** Opening Data provided block **

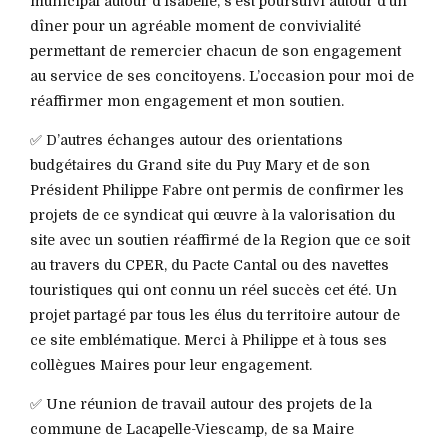
municipal autour d’Isabelle, s’est poursuivi autour d’un
dîner pour un agréable moment de convivialité
permettant de remercier chacun de son engagement
au service de ses concitoyens. L’occasion pour moi de
réaffirmer mon engagement et mon soutien.
✅ D’autres échanges autour des orientations
budgétaires du Grand site du Puy Mary et de son
Président Philippe Fabre ont permis de confirmer les
projets de ce syndicat qui œuvre à la valorisation du
site avec un soutien réaffirmé de la Region que ce soit
au travers du CPER, du Pacte Cantal ou des navettes
touristiques qui ont connu un réel succès cet été. Un
projet partagé par tous les élus du territoire autour de
ce site emblématique. Merci à Philippe et à tous ses
collègues Maires pour leur engagement.
✅ Une réunion de travail autour des projets de la
commune de Lacapelle-Viescamp, de sa Maire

** Closing Data provided block **

* **Problem to work on**:
Output, unchanged, the lines from the line with "collègues Maires pour leur engagement." through the final line of the material.

* **Task output**:
collègues Maires pour leur engagement.
✅ Une réunion de travail autour des projets de la
commune de Lacapelle-Viescamp, de sa Maire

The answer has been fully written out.